Le phénomène donne lieu à une production musicale d'envergure 3 . Anik Devries 4 relève, dans son recensement des catalogues Leclerc, deux cent cinquante neuf compositeurs, dont quarante et un, soit 15,8%, ont écrit pour vielle et (ou) musette. Robert Green 5 , qui recense la totalité des ouvrages portant la mention vielle sur la page du titre, fait état de deux cent douze oeuvres publiées entre 1710 et 1765.
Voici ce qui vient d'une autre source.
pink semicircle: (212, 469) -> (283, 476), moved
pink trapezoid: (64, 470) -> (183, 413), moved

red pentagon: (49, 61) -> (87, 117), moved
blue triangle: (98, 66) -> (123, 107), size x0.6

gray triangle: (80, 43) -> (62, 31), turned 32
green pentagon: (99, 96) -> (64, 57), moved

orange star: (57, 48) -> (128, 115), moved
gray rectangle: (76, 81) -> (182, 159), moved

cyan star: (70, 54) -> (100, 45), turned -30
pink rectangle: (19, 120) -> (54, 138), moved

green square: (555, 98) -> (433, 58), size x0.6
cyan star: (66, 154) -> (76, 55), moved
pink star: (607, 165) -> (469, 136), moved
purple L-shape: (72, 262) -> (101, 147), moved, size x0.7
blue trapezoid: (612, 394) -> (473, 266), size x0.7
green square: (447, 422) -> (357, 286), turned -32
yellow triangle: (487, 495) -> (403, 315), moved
De plus, il existe à notre connaissance, sept traités, méthodes ou ouvrages apparentés, consacrés totalement ou partiellement à l'apprentissage du jeu de la vielle ; nous les étudierons en détail.
On notera aussi que la facture de l'instrument sera radicalement transformée à cette même époque du baroque tardif 6 . En ce qui concerne l'aspect quantitatif du travail des luthiers, pour ce qui est de la facture de la vielle Sylvette Milliot 7 reconstitue une liste des Inventaires après décès des biens des luthiers parisiens. Sur un total de vingt trois inventaires pris en compte à partir de 1730, quatorze indiquent la présence de vielles à roue fabriquées ou en construction. L'instrument revêt une importance sociale suffisante pour que plus de la moitié des luthiers ait intégré, dans leur métier, la facture de la vielle.
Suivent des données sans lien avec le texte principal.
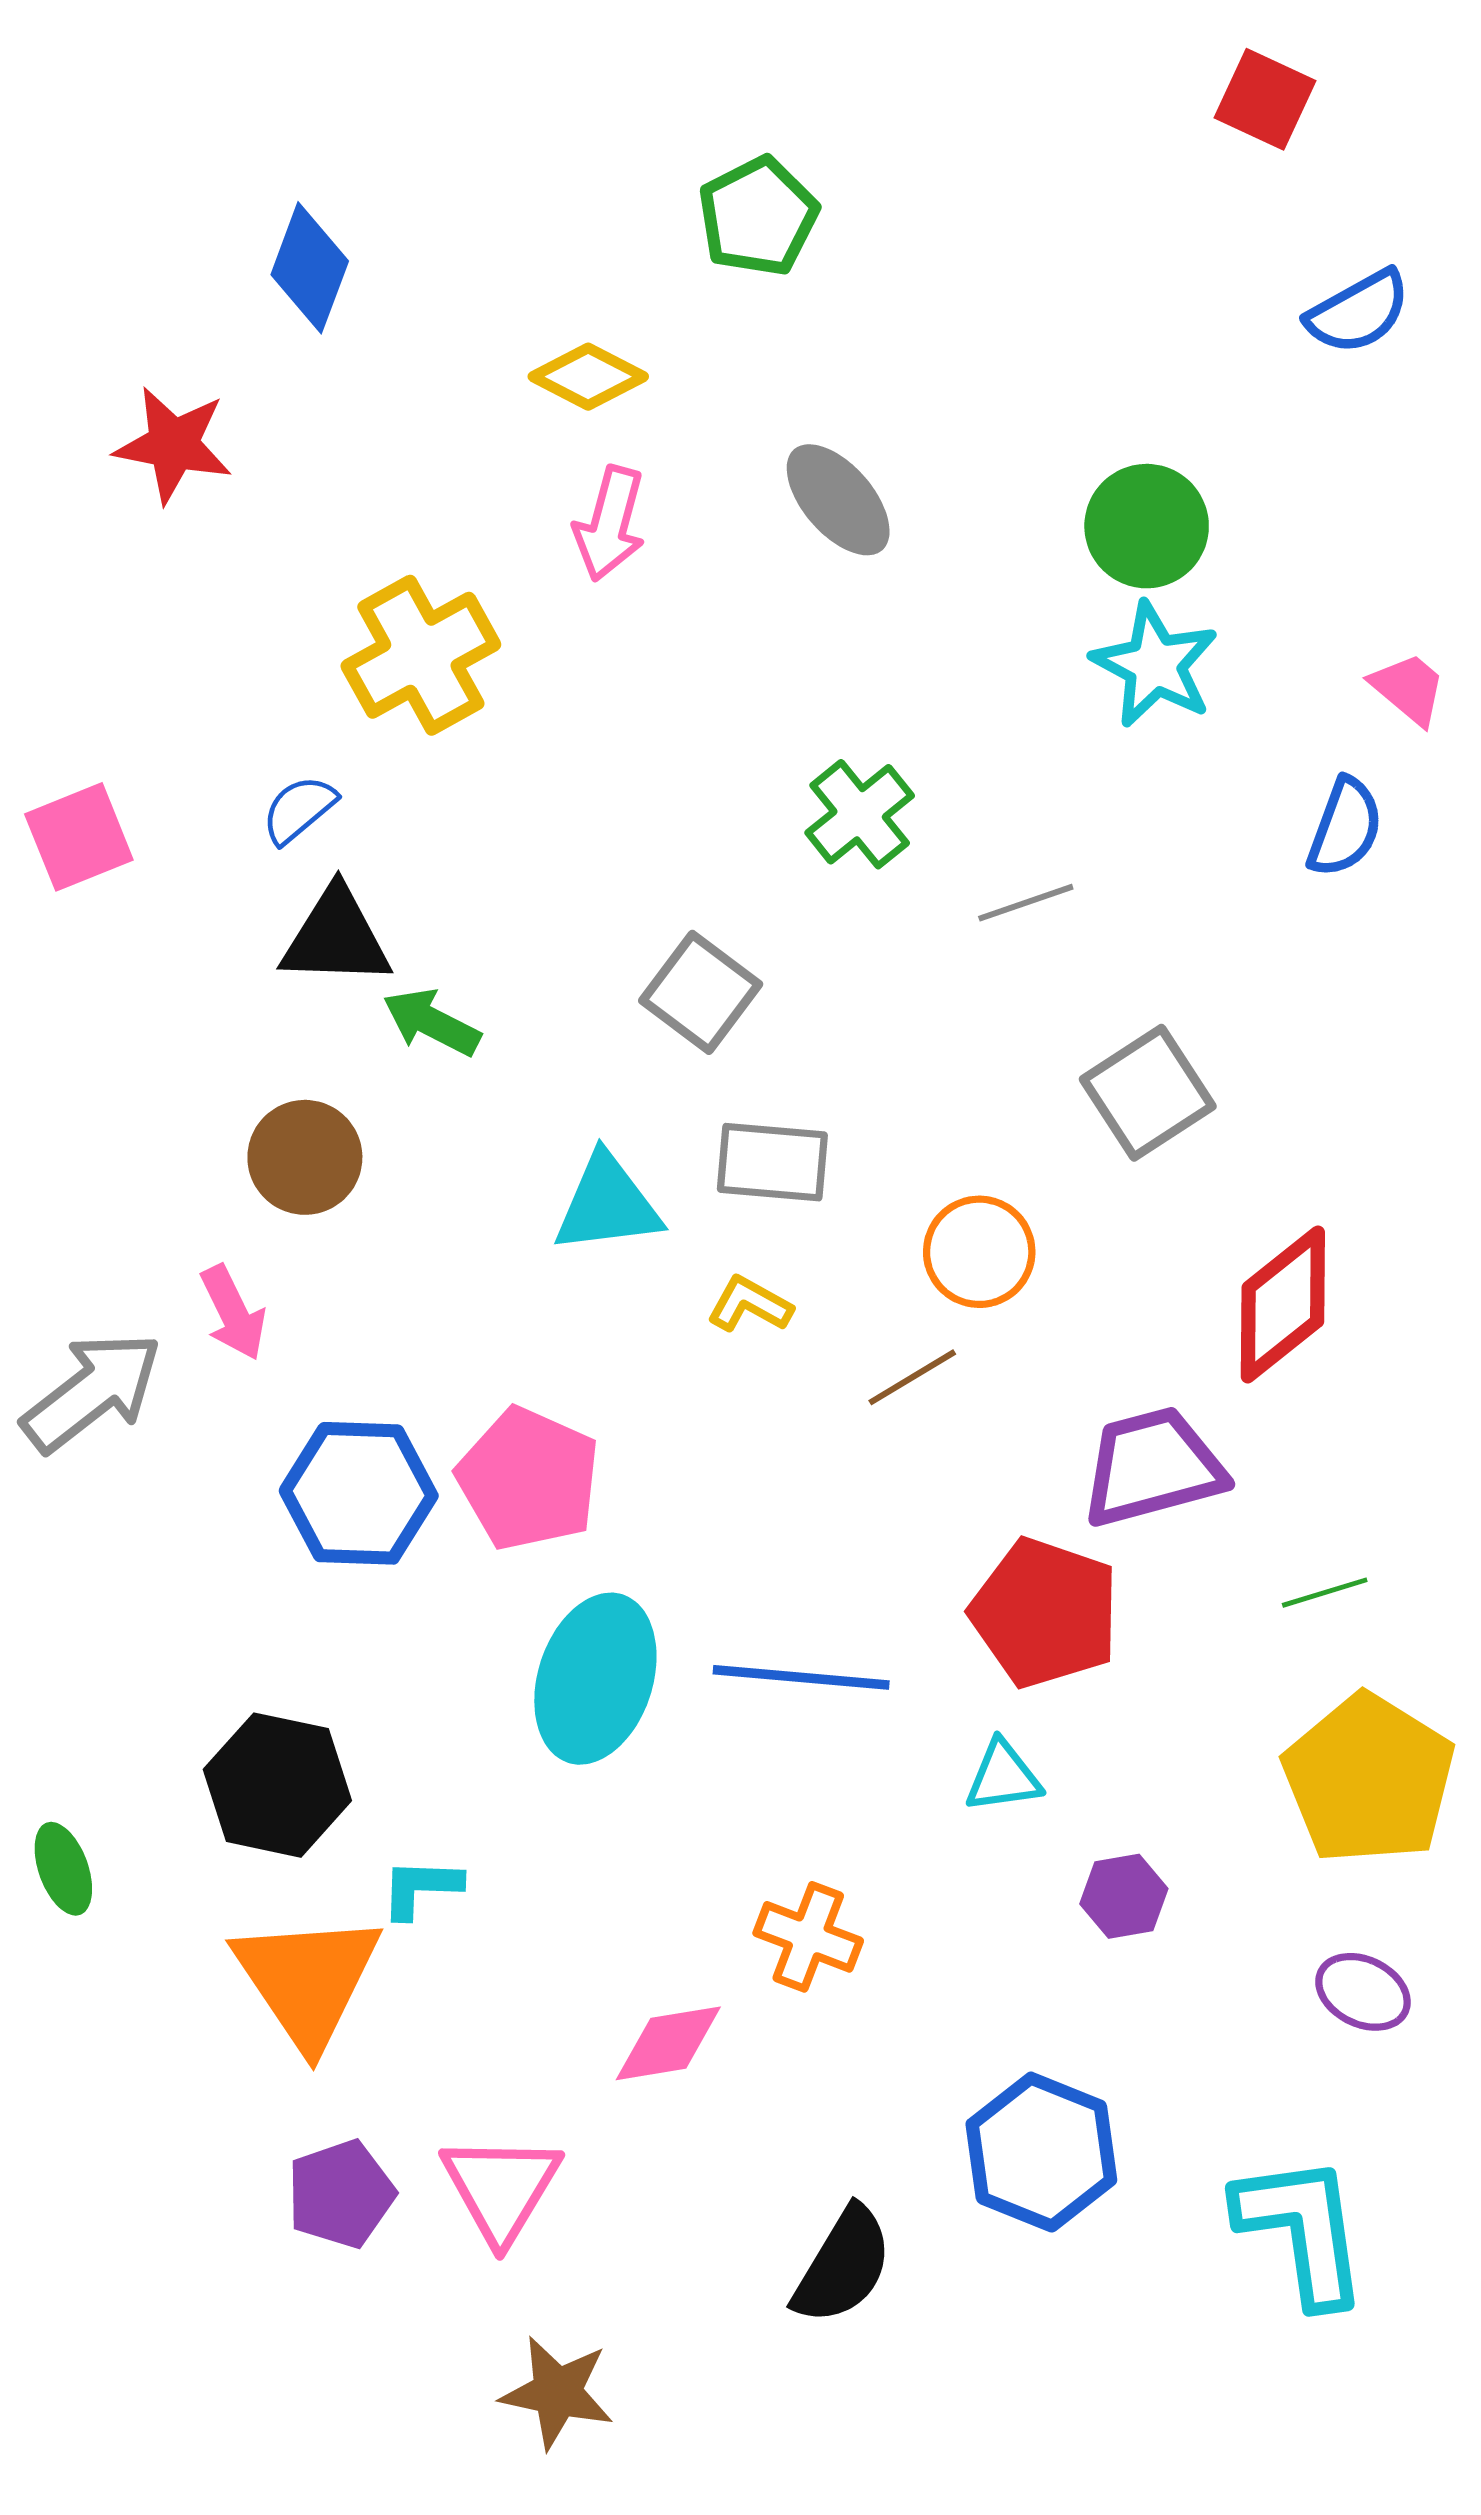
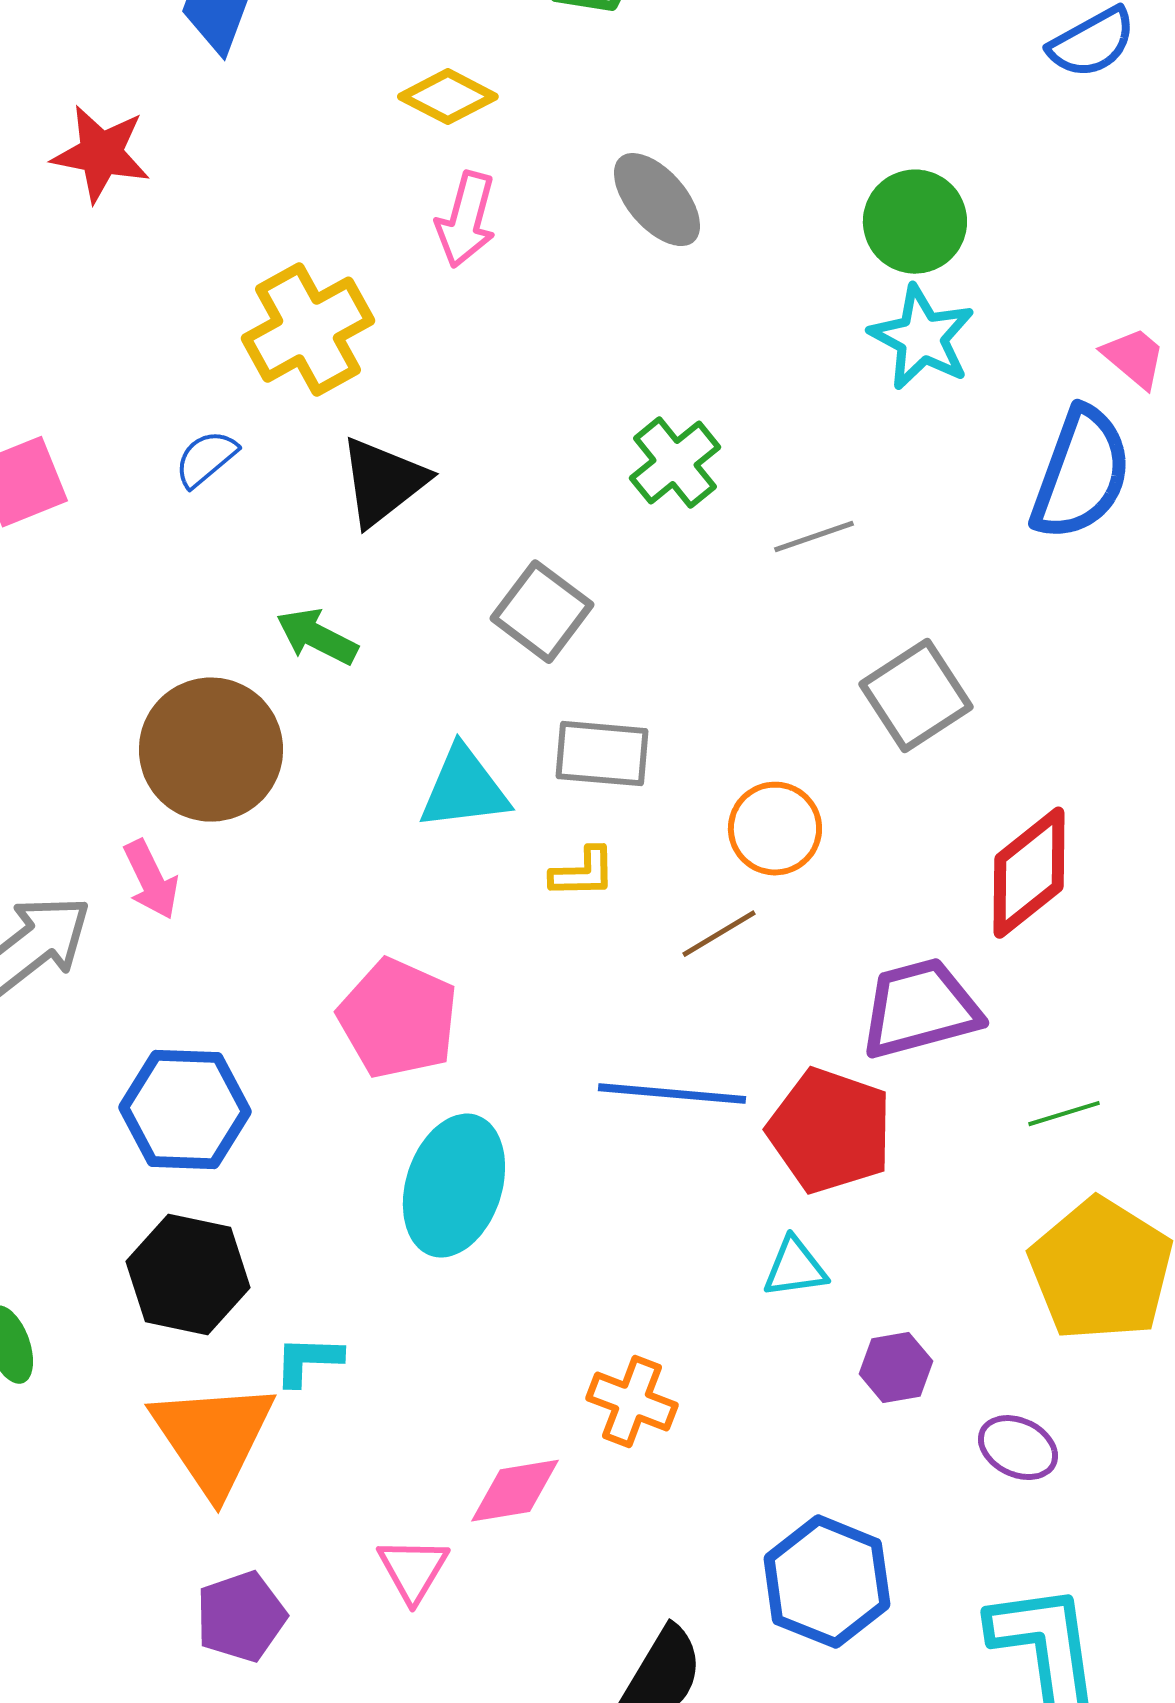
blue semicircle: (1345, 827) -> (1081, 474), size x1.6
black triangle: (336, 937) -> (383, 482), moved, turned -40
brown circle: (305, 1157) -> (211, 750), size x1.5
yellow L-shape: (750, 1304) -> (583, 873), turned 150
blue hexagon: (359, 1493) -> (185, 1110), moved
blue line: (801, 1677) -> (672, 1094), moved
purple ellipse: (1363, 1992) -> (1018, 1448), moved
pink triangle: (501, 2188) -> (413, 1570), moved, size x0.7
On peut aussi consulter l'inventaire, réalisé par Bruni 1 , des instruments de musique trouvés, en l'an II, aux domiciles des émigrés et condamnés à l'époque de la Terreur. Il nous informe indirectement sur ce qu'il est advenu de la vielle, dans les milieux aisés ou aristocratiques à la fin du XVIIIe siècle. Sur un total de cent onze maisons inventoriées, on trouve cités trente quatre instruments différents.
Un premier groupe de trois instruments se détache nettement. Vient d'abord un dessus, le violon cité soixante treize fois, suivi de deux instruments le plus souvent utilisés pour réaliser une basse continue, à savoir le forte piano (à l’époque instrument moderne) cité cinquante neuf fois et le clavecin (l'instrument ancien) cité cinquante six fois.
Loin derrière vient un groupe d'instruments divers : la guitare citée vingt deux fois, la flûte et la harpe (citées dix huit fois), l'alto (cité dix sept fois), la basse (citée quinze fois) et le cor de chasse (cité neuf fois), probablement présent dans les inventaires en raison de sa place dans les chasses à courre).
La vielle, citée huit fois, occupe la dixième place, juste derrière les instruments que nous venons de citer. Elle précède, dans l'ordre du classement une série de cent un instruments variés allant du violoncelle (cité sept fois) à une multitude d'instruments les plus divers, souvent cités deux fois comme la musette et le hautbois ou une fois comme la serinette.
On voit que la vielle occupe à la fin du XVIIIe siècle, une place relativement modeste qui témoigne de la désaffectation dont elle est l'objet, désaffectation cependant plus récente que celle qui touche la musette puisque celle-ci est seulement citée 2 fois. Mais probablement la vielle est-elle un instrument d'apparence suffisamment étrange pour qu'on ait voulu la conserver, alors même que son propriétaire ne la jouait plus.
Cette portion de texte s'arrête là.